Governador assina novo piso salarial para os professores

Eduardo Campos, assinou na tarde desta quinta-feira (1°) o projeto de lei que reajusta em 22,2% o piso salarial dos professores no Estado, seguindo o mesmo percentual definido pelo Ministério da Educação (MEC), divulgado no começo desta semana. Com a correção, a remuneração mínima do docente de nível médio e jornada de 200 horas semanais passará de R$1.187,00 para R$ 1.451,95. Em Pernambuco, há 70 mil professores.

Já o vencimento-base dos professores de nível superior subirá de R$1.247,37 para R$ 1.524,53. No geral, o piso médio da categoria será de R$2.050,00. A decisão é retroativa a 1° de janeiro deste ano – o salário de janeiro será pago em março e o de fevereiro, em abril. Segundo o governador, o Estado aguardava um posicionamento do MEC quanto ao percentual do reajuste para encaminhar o projeto de lei. O documento já foi encaminhado em regime de urgência para a Assembleia Legislativa de Pernambuco, que aguardará o parecer da Comissão de Justiça. O projeto será publicado nesta sexta-feira (2) no Diário Oficial do Estado.

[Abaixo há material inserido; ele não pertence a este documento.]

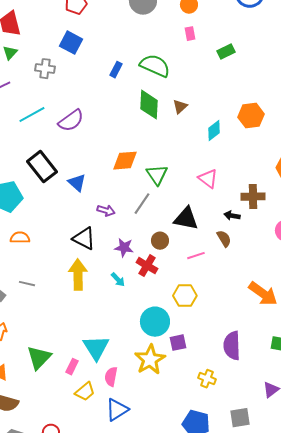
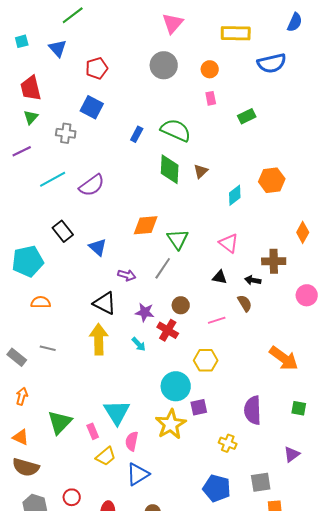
black rectangle: (42, 167) -> (63, 231), size x0.7
black triangle: (186, 219) -> (220, 277), moved, size x0.6
pink rectangle: (72, 367) -> (93, 431), turned -49

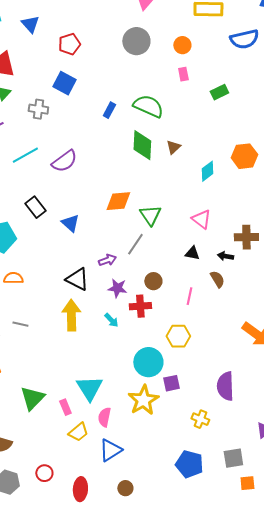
purple arrow: (127, 275) -> (107, 260), moved, turned -36
pink line: (217, 320) -> (189, 296), turned -60
red cross: (168, 330) -> (140, 306), turned -35

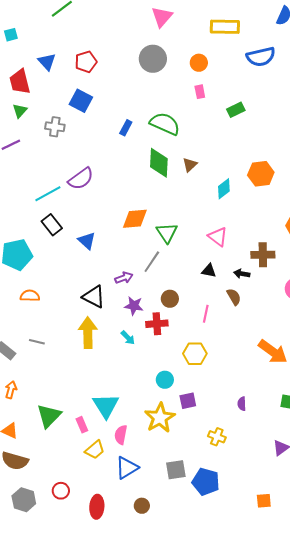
blue triangle: (30, 24) -> (47, 62), moved
cyan line: (25, 155) -> (48, 194), moved
cyan circle: (148, 362) -> (165, 380), size x0.6
purple semicircle: (225, 386) -> (242, 404), size x0.5
gray square: (233, 458) -> (176, 470), moved

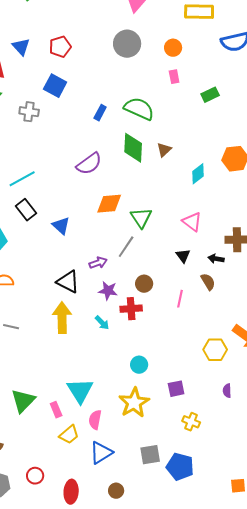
purple semicircle: (81, 179) -> (89, 164), moved
black triangle: (209, 271) -> (183, 256), turned 42
yellow hexagon: (195, 354) -> (215, 350), moved
purple square: (188, 401) -> (176, 389), moved
purple semicircle: (242, 404) -> (227, 391), moved

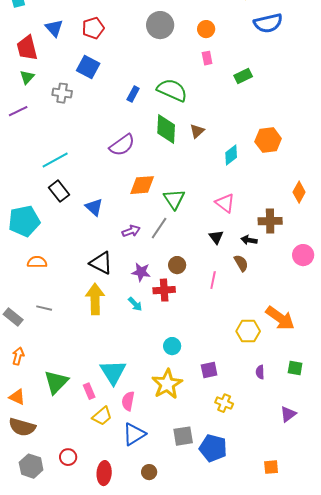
purple arrow: (98, 263) -> (131, 231), moved

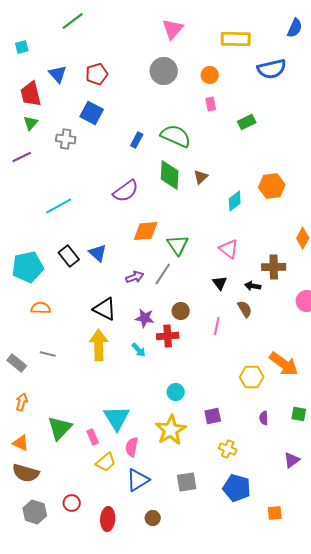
black rectangle: (59, 191) -> (69, 256), moved
blue pentagon: (213, 448) -> (237, 488), moved

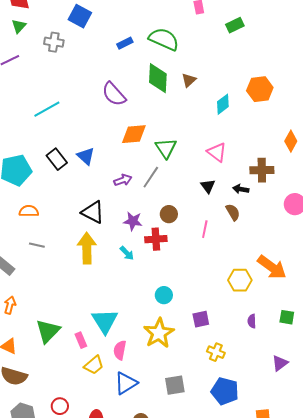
blue rectangle: (137, 140) -> (125, 43), turned 35
purple semicircle: (126, 191) -> (114, 94), turned 84
gray line: (48, 354) -> (37, 245), moved

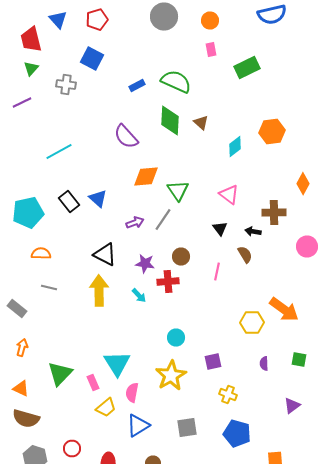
green rectangle: (235, 25) -> (247, 68), size x1.4
brown triangle: (189, 80) -> (201, 122), turned -35

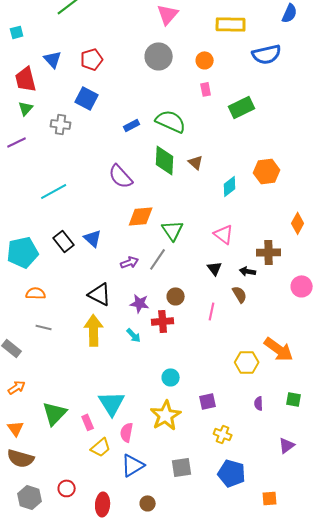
orange arrow: (22, 348) -> (17, 387), turned 42
orange triangle: (21, 388) -> (16, 428), turned 30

A repercussão financeira será da ordem de R$ 299,83 milhões em 2012, sendo R$ 22,9 milhões por mês. “O governo estadual tem recursos para bancar o reajuste. Sobre os municípios, a contribuição da receita do Estado no Fundeb [Fundo de Manutenção e Desenvolvimento da Educação Básica e de Valorização dos Profissionais da Educação], que é distribuída aos municípios, é de cerca de R$700 milhões para que eles possam honrar seus compromissos”, disse. “Existem municípios em situações fiscais distintas, com uma folha de aposentados enorme, outros que nem têm aposentados. Então, há situações e situações a serem consideradas. E é cada município que pode falar sobre isso”, complementou o governador Eduardo Campos.

O prefeito de Palmerina, Edson Catão, também presidente da Comissão de Desenvolvimento do Agreste Meridional (Codeam), afirmou que mais de 50% dos municípios pernambucanos não vão conseguir arcar com os custos da correção do piso. “Dos 42 municípios do Agreste meridional, por exemplo, 30% não vão ter condições de pagar esse novo salário. Ano passado, nós recorremos ao MEC para a ajuda financeira a qual temos direito, mas ele nem respondeu. Vamos recorrer de novo agora e acionar o Ministério Público Federal sobre o assunto”, falou.

A aplicação do piso é obrigatória para estados e municípios, de acordo com a lei federal número 11.738, de 16 de junho de 2008. Estados e municípios podem alegar não ter verba para o pagamento deste valor e, com isso, acessar recursos federais para complementar a folha de pagamento. No entanto, desde 2008, nenhum estado ou município recebeu os recursos, porque, segundo o MEC, ninguém conseguiu comprovar a falta de verbas para esse fim.

O anúncio do reajuste foi bem recebido pelo Sindicato dos Trabalhadores em Educação em Pernambuco (Sintepe). “O governo está cumprindo o acordo fechado conosco. A única pendência é em relação à aula-atividade. Esta é uma notícia ótima para esta classe, que hoje vem sendo valorizada por alguns governantes, assim como no município de Camutanga onde o prefeito José Trigueiro já paga o piso salarial aos professores há anos. e também não podemos salientar que alguns professores devem se esforçar mais no que se refere ao ensino, pois infelizmente o que se ainda vê é quê alguns professores fingem que ensinam e com isso alguns alunos fingem que aprendem.